Erfolg deutschlandweiter Gegendemos:Die deutsche Fahne und die Mohammed-Karikatur

Am Rande des Ottoplatzes in Köln-Deutz schwenken 2000 Kögida-Gegner IG-Metall-Fahnen und Schilder auf denen steht: "Nazis essen heimlich Döner." Insgesamt demonstrieren in der Stadt der Polizei zufolge 7500 Menschen gegen Kögida, den Kölner Pegida-Ableger. Die Abendlandverteidiger haben höchstens 500 Menschen auf den Platz gebracht, sie füllen die Fläche nur zu einem Bruchteil aus und werden von einem Großaufgebot der Polizei abgeschirmt. Deutsche Fahnen, "Wir sind das Volk"-Rufe, eine Mohammed-Karikatur auf einem Plakat.

Hier zeigt sich, dass Pegida sich mittlerweile erstaunlich oft um sich selbst dreht: Alle betonen, keine Nazis zu sein. Und dass Pegidas Gegner nur Lügen verbreiten würden. Und dass die Medien nie über die Forderungen von Pegida sprechen würden. Festzustellen ist, dass vor allem die Kögida-Organisatoren erstaunlich selten über die eigenen Forderungen sprechen. Die ersten sechs Punkte, die sich mit dem Asylrecht beschäftigen, werden trocken verlesen, das war es.
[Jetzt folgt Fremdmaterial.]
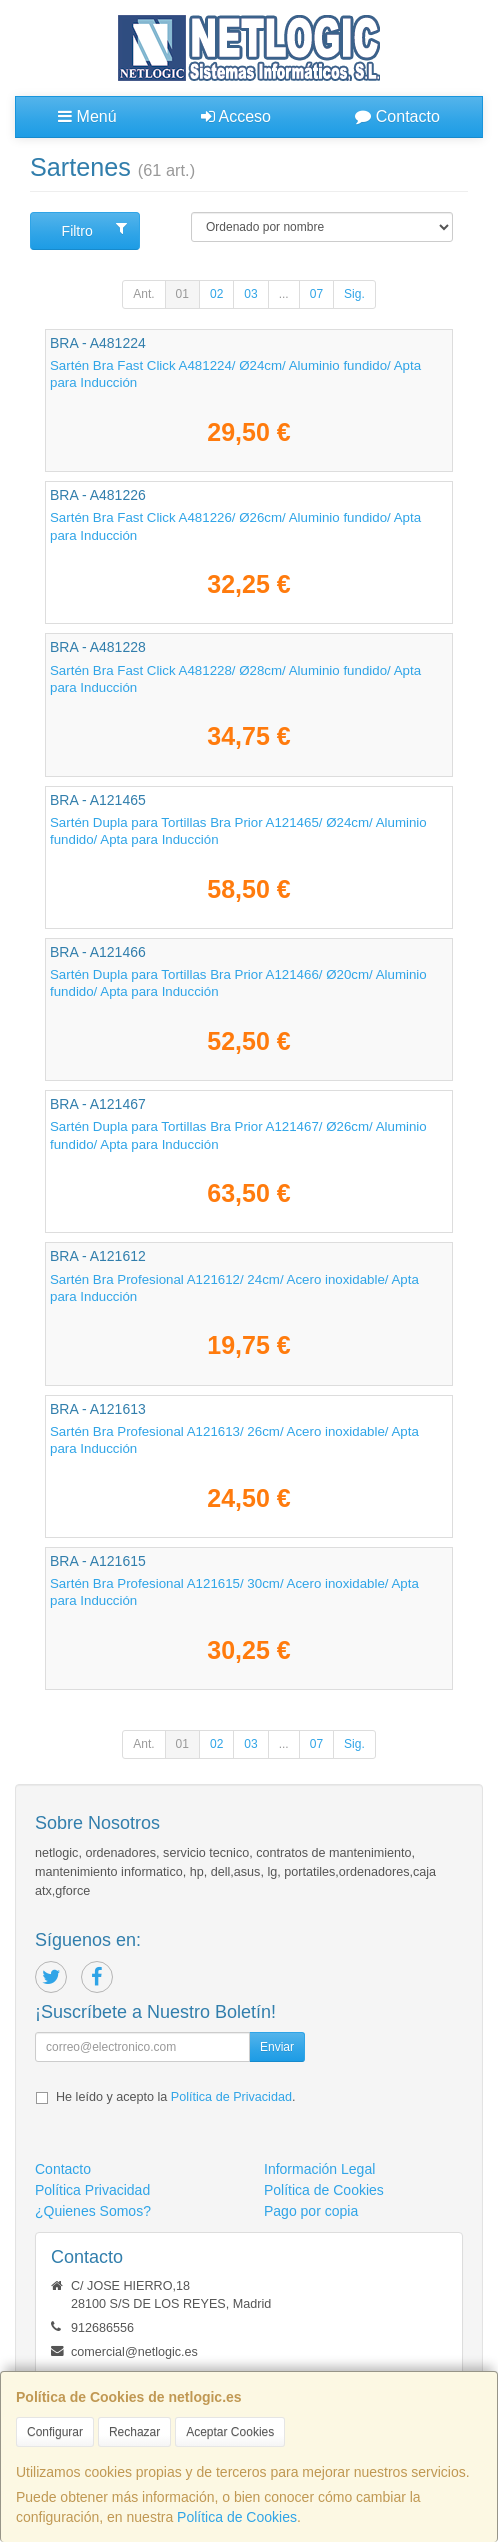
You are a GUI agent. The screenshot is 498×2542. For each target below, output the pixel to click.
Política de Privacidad (231, 2097)
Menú (87, 116)
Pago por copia (311, 2211)
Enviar (277, 2047)
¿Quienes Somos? (93, 2211)
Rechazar (134, 2432)
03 (250, 294)
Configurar (55, 2432)
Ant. (143, 294)
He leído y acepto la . (175, 2097)
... (284, 294)
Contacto (397, 116)
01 (182, 294)
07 (316, 294)
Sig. (354, 294)
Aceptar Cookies (230, 2432)
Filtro (94, 230)
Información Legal (319, 2169)
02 (216, 294)
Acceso (236, 116)
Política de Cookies (237, 2517)
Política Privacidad (92, 2190)
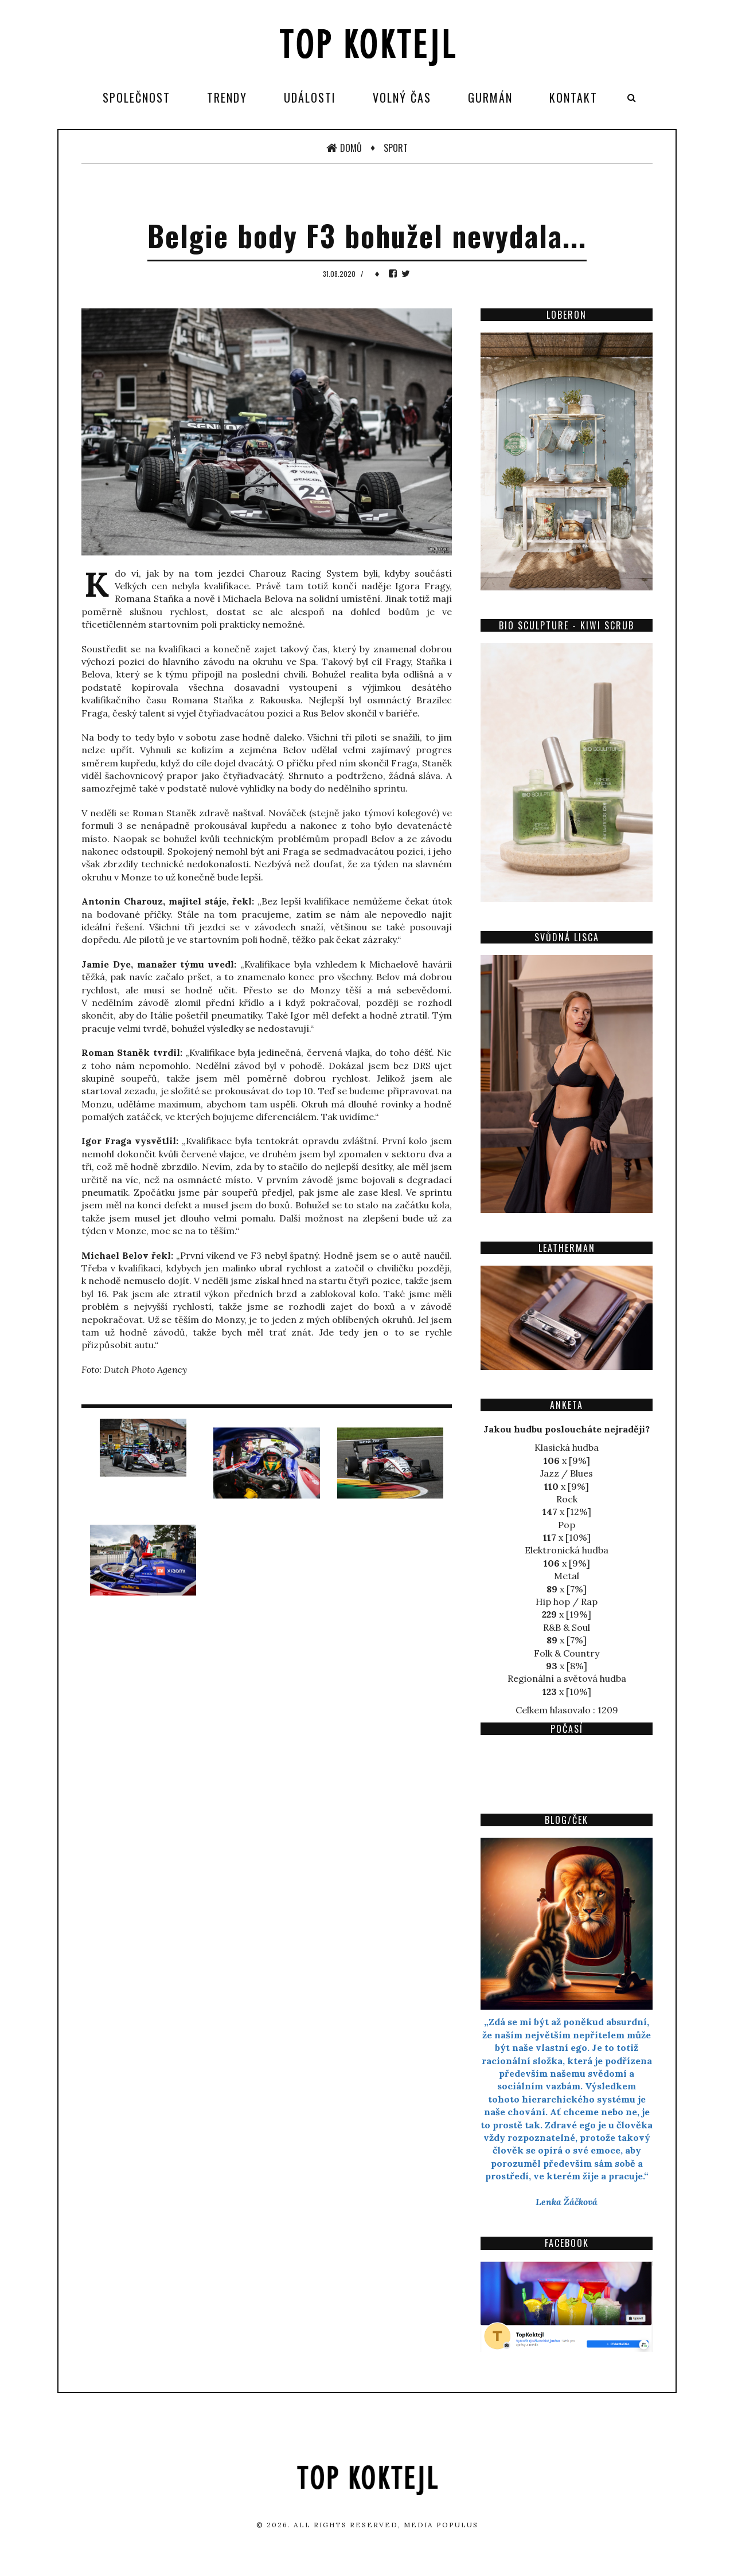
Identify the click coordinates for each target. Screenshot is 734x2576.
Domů (344, 148)
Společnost (136, 97)
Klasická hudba (566, 1447)
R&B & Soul (566, 1627)
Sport (396, 148)
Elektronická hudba (566, 1550)
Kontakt (573, 97)
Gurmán (490, 97)
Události (310, 97)
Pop (566, 1524)
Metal (566, 1575)
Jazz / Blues (566, 1473)
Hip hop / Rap (567, 1601)
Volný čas (402, 97)
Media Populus (441, 2524)
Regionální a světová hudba (566, 1678)
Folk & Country (566, 1653)
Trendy (227, 97)
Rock (566, 1499)
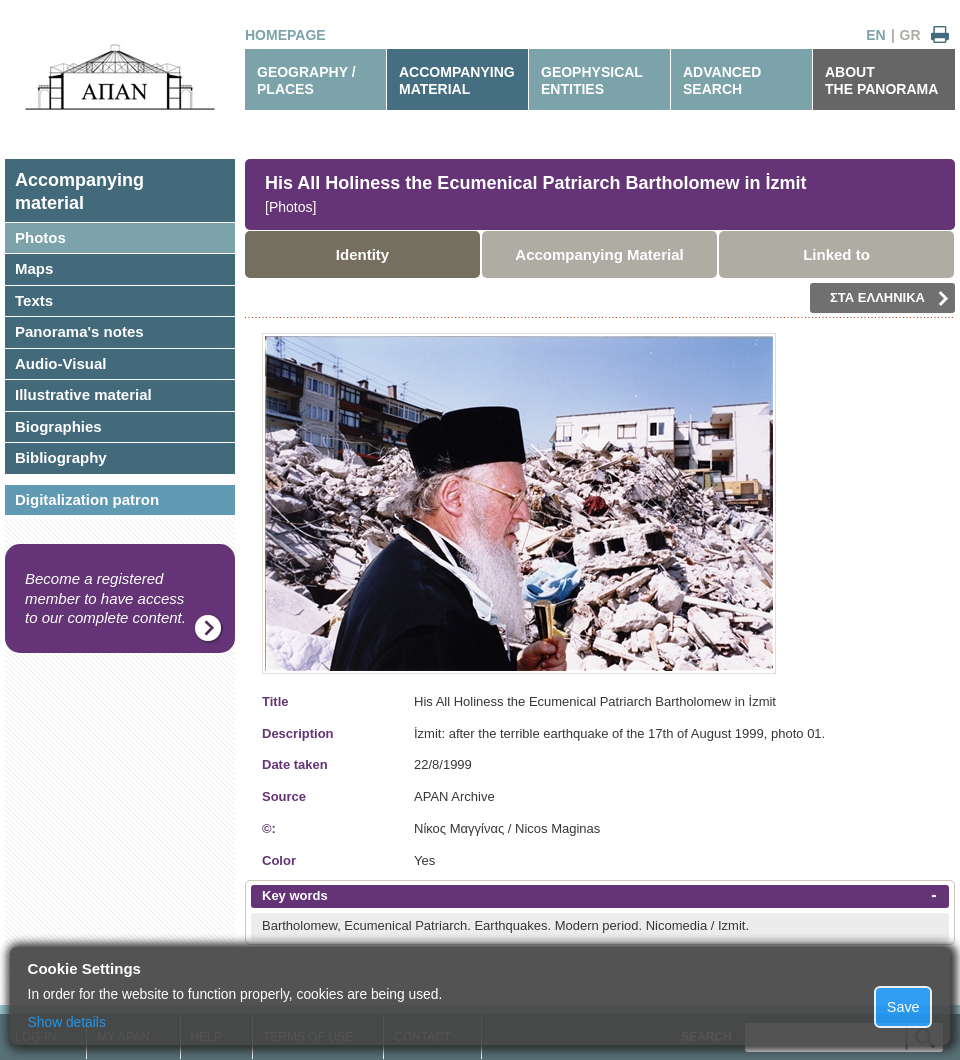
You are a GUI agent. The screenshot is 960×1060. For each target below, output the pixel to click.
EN (875, 35)
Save (903, 1007)
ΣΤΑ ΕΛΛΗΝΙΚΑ (889, 298)
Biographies (58, 426)
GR (910, 35)
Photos (40, 237)
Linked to (836, 254)
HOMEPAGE (285, 35)
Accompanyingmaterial (79, 191)
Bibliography (61, 457)
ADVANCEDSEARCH (722, 80)
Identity (362, 254)
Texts (34, 300)
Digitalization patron (87, 499)
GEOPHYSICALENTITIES (592, 80)
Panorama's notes (79, 331)
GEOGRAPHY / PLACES (306, 80)
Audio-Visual (60, 363)
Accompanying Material (599, 254)
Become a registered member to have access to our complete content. (105, 598)
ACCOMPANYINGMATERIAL (457, 80)
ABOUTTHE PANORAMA (881, 80)
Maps (34, 268)
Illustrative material (83, 394)
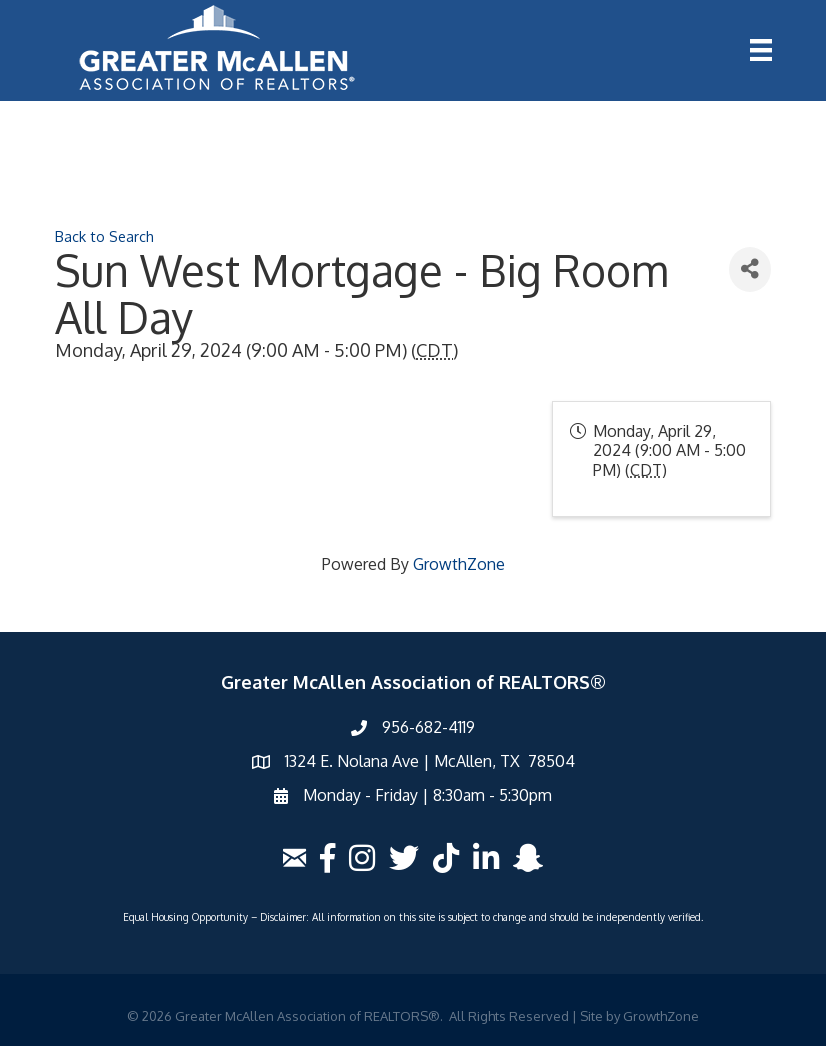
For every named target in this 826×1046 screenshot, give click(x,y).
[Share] (750, 269)
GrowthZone (459, 564)
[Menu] (761, 50)
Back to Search (104, 236)
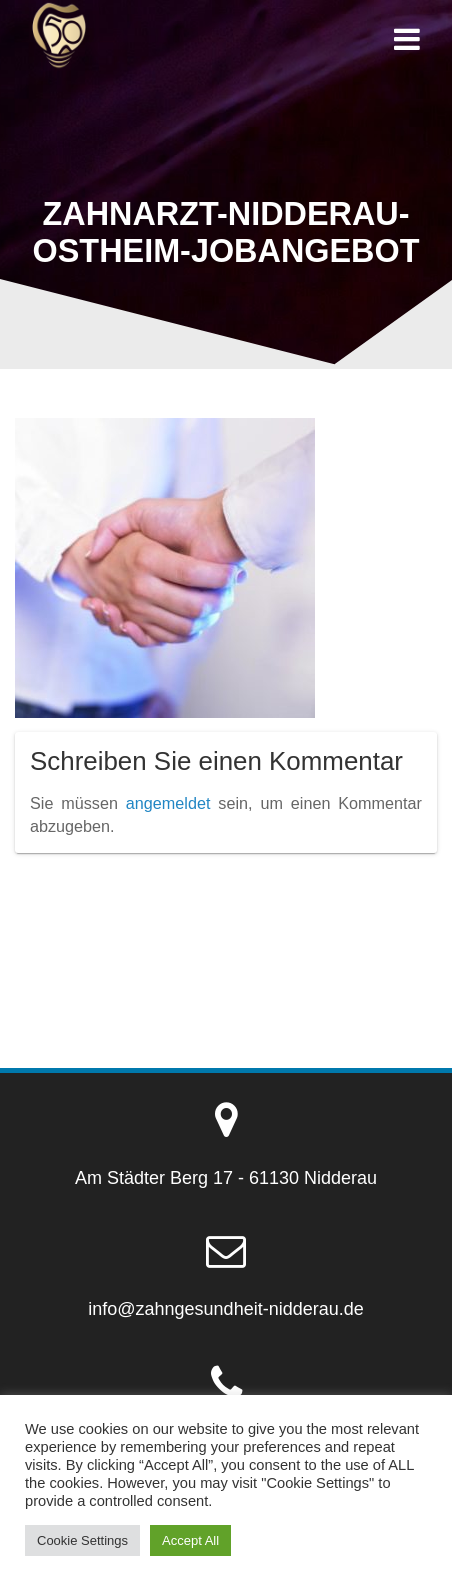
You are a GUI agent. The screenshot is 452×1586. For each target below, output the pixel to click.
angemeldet (168, 803)
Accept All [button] (190, 1540)
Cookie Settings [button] (82, 1540)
In den Reden geht es ausschließlich um etwas anderes: Applaus für Horrorgeschichten über die Extremsten der extremen Islamisten zu erheischen.

Auch in Köln sind viele Demo-Teilnehmer eher über 50, meist männlich und erklären den Islam pauschal zur "gefährlichen Ideologie". Sie behaupten, deutsche Medien ignorierten die Christenverfolgung in muslimischen Ländern und raunen im Wegdrehen auch mal etwas von "Befehlsempfänger der Wall Street". Eine weitere große Gruppe neben den älteren Herren mit Wut im Bauch sind in Köln junge Männer mit wenig Haaren auf dem Kopf. Sie tragen Bomberjacken, die keinen Zweifel lassen, welcher Szene sie angehören: "Hooligan" steht auf einer, "Lonsdale" auf anderen. Ein Ordner trägt einen Pulli von Thor Steinar, der Marke, die von Rechten geliebt, von vielen anderen geächtet wird.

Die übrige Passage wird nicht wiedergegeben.